The group name "ents" is a special case, and will add the matches to doc.ents

Examples

  • span_setter=["ents", "ckd"] will add the matches to both doc.ents and doc.spans["ckd"]. It is equivalent to {"ents": True, "ckd": True}.
  • span_setter={"ents": ["foo", "bar"]} will add the matches with label "foo" and "bar" to doc.ents.
  • span_setter="ents" will add all matches only to doc.ents.
  • span_setter="ckd" will add all matches only to doc.spans["ckd"].

SpanGetterArg

Bases: Validated

Valid values for the span_getter argument of a component can be :

  • a (doc) -> spans callable
  • a span group name
  • a list of span group names
  • a dict of group name to True or list of labels

The group name "ents" is a special case, and will get the matches from doc.ents

Examples

  • span_getter=["ents", "ckd"] will get the matches from both doc.ents and doc.spans["ckd"]. It is equivalent to {"ents": True, "ckd": True}.
  • span_getter={"ents": ["foo", "bar"]} will get the matches with label "foo" and "bar" from doc.ents.
  • span_getter="ents" will get all matches from doc.ents.
  • span_getter="ckd" will get all matches from doc.spans["ckd"].

make_span_context_getter

Create a span context getter.

Parameters

PARAMETER DESCRIPTION
context_words

Minimum number of words to include on each side of the span. It could be asymmetric. For example (5,2) will include 5 words before the start of the span and 2 after the end of the span

TYPE: Union[NonNegativeInt, Tuple[NonNegativeInt, NonNegativeInt]]

context_sents
Union[NonNegativeInt, Tuple[NonNegativeInt, NonNegativeInt]]

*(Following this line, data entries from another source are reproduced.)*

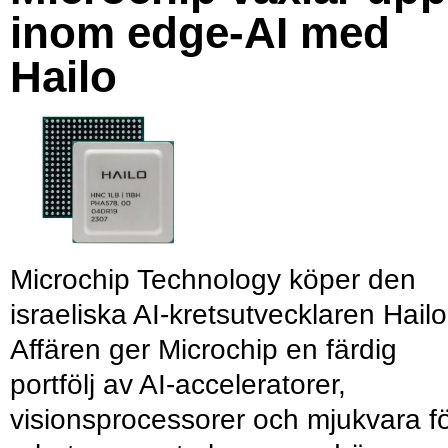
inom edge-AI med
Hailo
Microchip Technology köper den
israeliska AI-kretsutvecklaren Hailo
Affären ger Microchip en färdig
portfölj av AI-acceleratorer,
visionsprocessorer och mjukvara f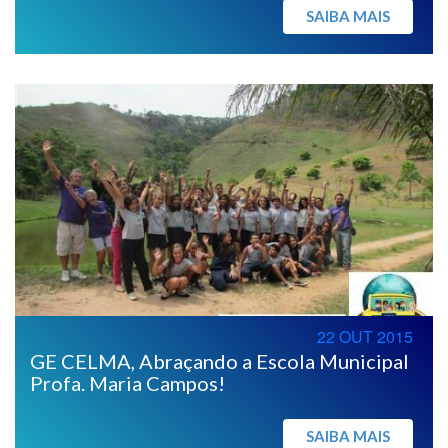
SAIBA MAIS
22 OUT 2015
GE CELMA, Abraçando a Escola Municipal
Profa. Maria Campos!
SAIBA MAIS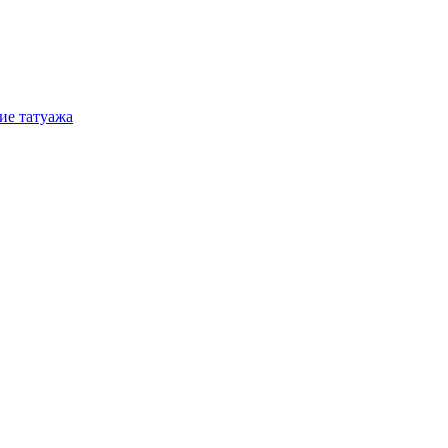
ие татуажа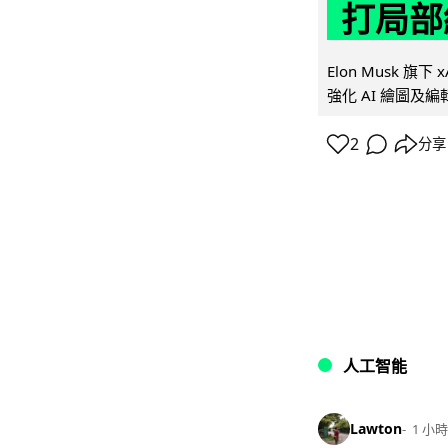
打局部
Elon Musk 旗下 x
強化 AI 繪圖及編輯.
2
分享
人工智能
Lawton
1 小時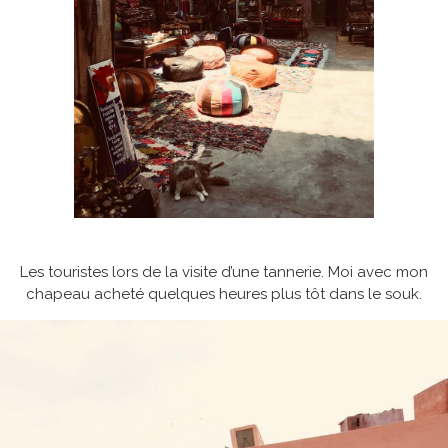
Les touristes lors de la visite d’une tannerie. Moi avec mon
chapeau acheté quelques heures plus tôt dans le souk.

] = 1 Minimum number of sentences to include on each side of the span:

  • 0: don't use sentences to build the context.
  • 1: include the sentence of the span.
  • n: include n-1 sentences on each side of the span + the sentence of the span

TYPE: Optional[

By default, 0 if the document has no sentence annotations, 1 otherwise.

ContextWindow [source]

Bases: Validated, ABC

A ContextWindow specifies how much additional context (such as sentences or words) should be included relative to an anchor span. For example, one might define a context window that extracts the sentence immediately preceding and following the anchor span, or one that extends the span by a given number of words before and after.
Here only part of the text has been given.